Data Management Best Practices
Data is the new GOLD, and every organization is figuring out how to make the best out of this new GOLD rush. While many can recognize the potential of their data, most are struggling to figure out the best practices and get the appropriate value out of it. The typical data management pain points most organizations deal with includes
- Inability to extract consumable transactional data out of the legacy source systems
- Fragmented Read-only Data stores that don’t cater to all consumers of the transactional data
- Partially implemented on-prem Data Lake that feels more like a data swamp than data lake
- Partial migration of data to cloud resulting in inability to capitalize on modern cloud data management capabilities
- Inability to extract useful insights out of raw data that could be used to treat data as a product
To overcome the above-mentioned pain points, here’s a framework that can be used as the playbook for establishing and enforcing data management best practices
- Data as a Product: Many organizations are slowly realizing the importance of this concept. It needs to be deliberate and symbolic by assigning a Product owner by data domain who is responsible for identifying, establishing, governing, maintaining, and enhancing its data. Unless you are starting a new business, you most definitely are reactively trying to establish the data product strategy. It is crucial to not get stuck in trying to centralize the people, process, and technology aspects of this work. Instead, we should look to establish a Center of Excellence or Community of Practice that keeps us focused on establishing a product strategy as soon as possible and generating results and benefits out of the data product strategy. The most attractive part of this concept is the potential for generating revenue out of your data if curated and marketed appropriately.
- Transactional vs Analytics Data: Many organizations fail to separate data management strategy for transactional and analytics data. Both need a totally different way to organize, govern and support including the skill sets and technologies involved. While there could be synergies between the two, we need to explicitly separate them and manage it appropriately.
- Data in Cloud: It is strongly recommended to have all your data in Cloud, public or private. It has become a universal truth, the extraordinary speed-to-market that you gain by operating in Cloud instead of On-Prem. A fundamental way to enable this is to have the on-prem data sources to stream data real-time to Cloud using tools like Qlik, Debezium. This is the reality until you operate 100% in Cloud including your source systems that support your business.
- Robust Transactional Data Platform: Create and enable a robust transactional data platform, ideally in Cloud, that separates Raw Data from Integrated Data from For-Purpose data. These are important concepts in dealing with transactional data. Here’s a simple definition of them
- Raw Data - This is the data that gets dumped by the source systems into a common area that is not ready to be consumed by other applications but creates the separation of concerns between source systems and consuming applications that enables data consumption and query not impacting source system performance.
- Integrated Data – This is the data that is the outcome of some commonly needed data transformation and application of business rules which are needed to properly consume the transaction data. This also enables the consuming applications to not have the burden of being data domain Subject Matter Experts (SME).

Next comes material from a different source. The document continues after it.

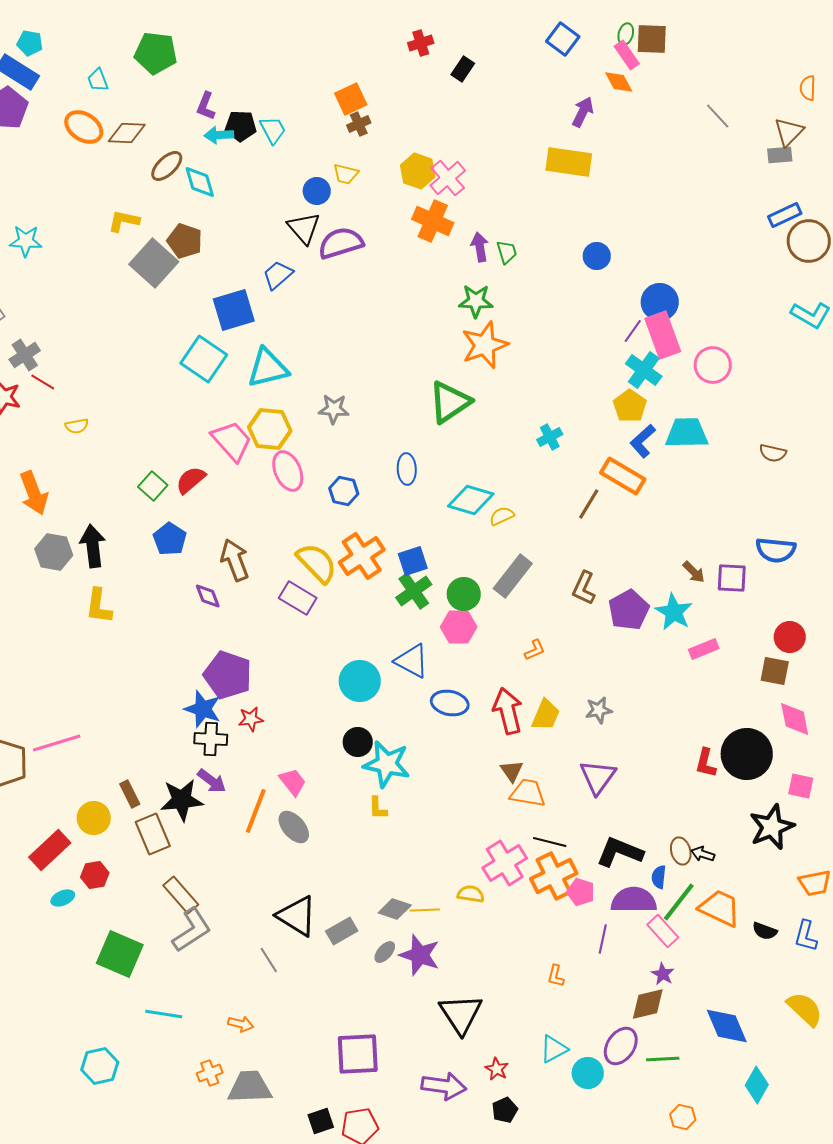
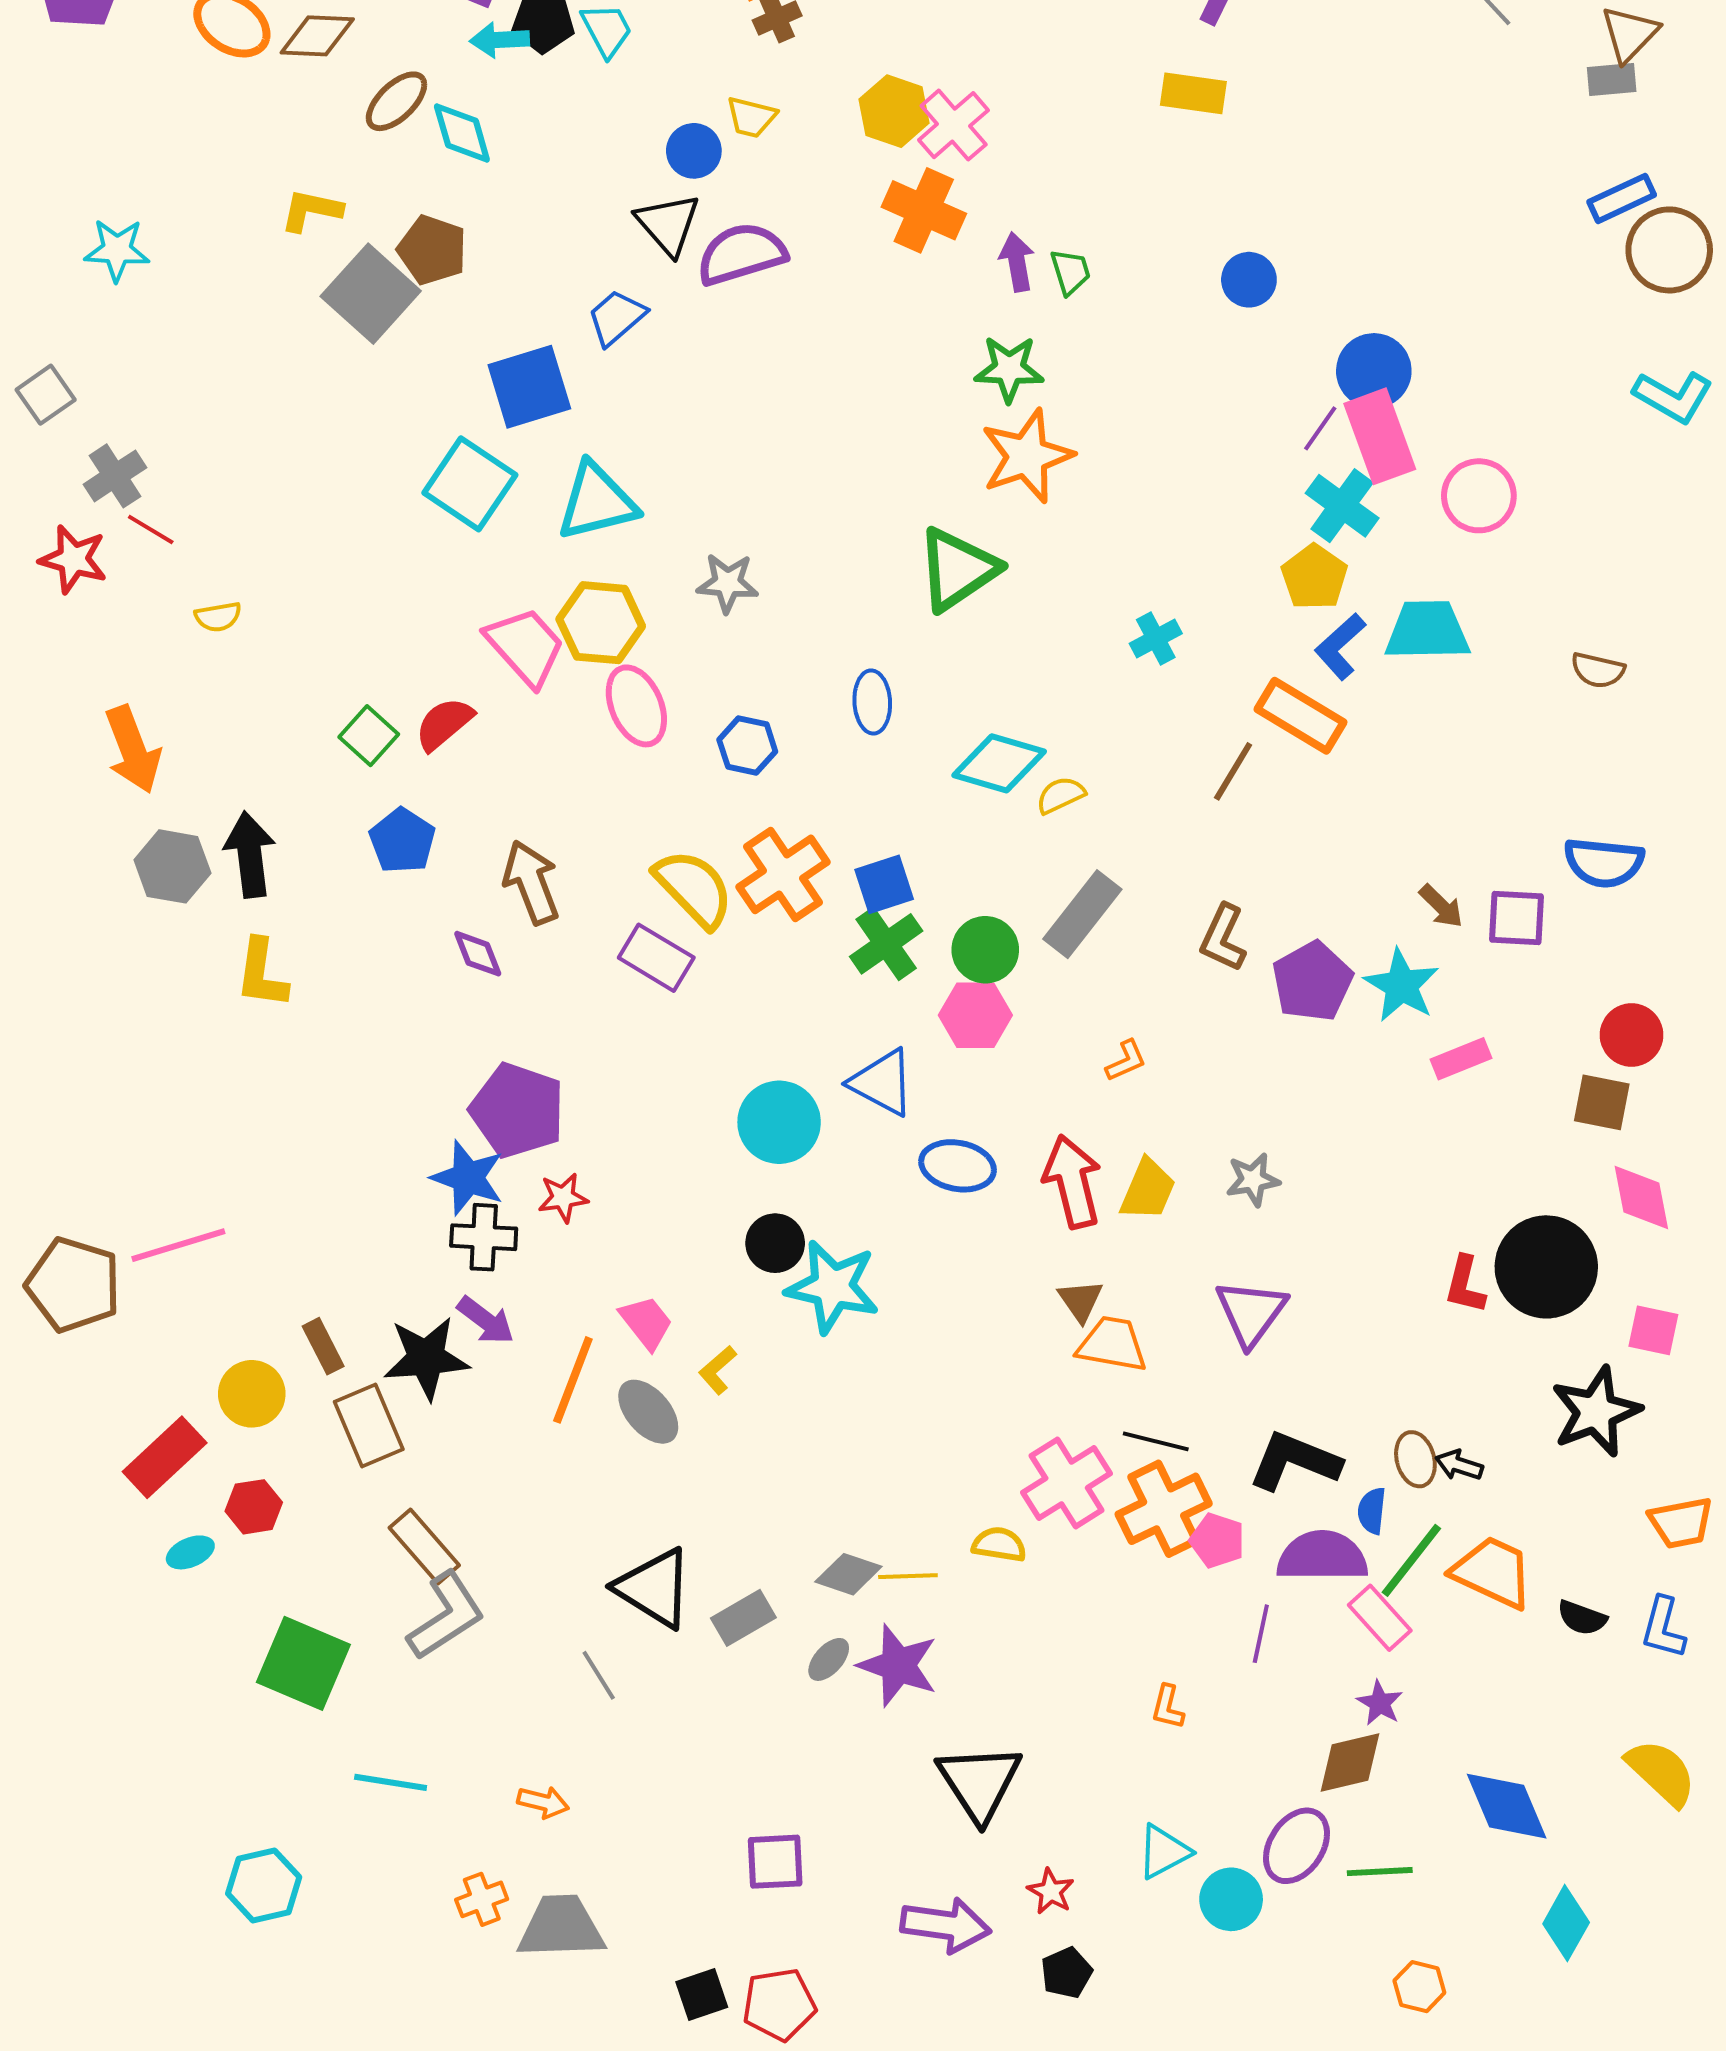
yellow rectangle: (569, 162) -> (1193, 93), size x0.7
yellow L-shape: (378, 808) -> (718, 1370), moved, turned 50
purple square: (358, 1054) -> (775, 1862), size x0.7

- For-Purpose Data – This is the data that has the consuming application specific rules applied on the integrated data. There will be enable the consuming applications to have the flexibility to transform data as appropriate and not be dependent on others. This will also enable citizen data management culture enabling faster speed to market delivery of capabilities for our customers.
- Robust Analytics Data Platform: Create a comprehensive analytics platform that has the following components
- Data Lakehouse – This is an enhanced and matured version of traditional data warehouse and data lake that became very popular in the past decade with the explosion of non-structured data. Popular technologies that enable this new concept include Snowflake, Databricks and Palantir.
- Analytics Modeling Platform – This should be considered as the secret sauce of any organization that considers data as a product and plans to curate and sell the insights it can generate out of its data. This is where we would apply the appropriate AI/ML algorithms and generate insights that would be used across the whole organization for different strategies catering to all stakeholders that the company serves.
- Reporting - This is the collection of various self-service tools that the consumers would use within the organization. Ideally the tools would enable self-service capabilities without dependency on data specialists to consume and infer the analytical data.